*** Opening Data records ***
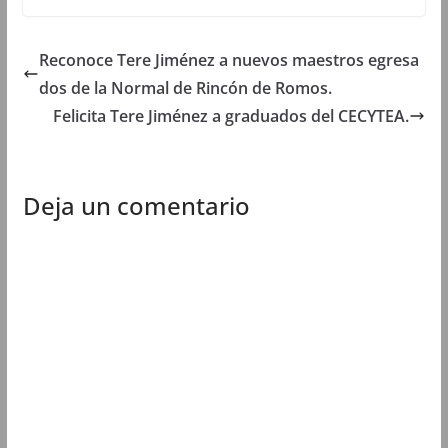
e
n
e
e
n
t
n
n
t
a
t
t
a
n
a
a
n
a
n
n
Reconoce Tere Jiménez a nuevos maestros egresa
a
n
a
a
n
u
n
n
dos de la Normal de Rincón de Romos.
u
e
u
u
e
v
e
e
Felicita Tere Jiménez a graduados del CECYTEA.
v
a
v
v
a
)
a
a
)
)
)
Deja un comentario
*** Closing Data records ***
How to complete this task = A verbatim retyping of the listing, without any pictures, is the expected answer.

Finished exercise =
e
n
e
e
n
t
n
n
t
a
t
t
a
n
a
a
n
a
n
n
Reconoce Tere Jiménez a nuevos maestros egresa
a
n
a
a
n
u
n
n
dos de la Normal de Rincón de Romos.
u
e
u
u
e
v
e
e
Felicita Tere Jiménez a graduados del CECYTEA.
v
a
v
v
a
)
a
a
)
)
)
Deja un comentario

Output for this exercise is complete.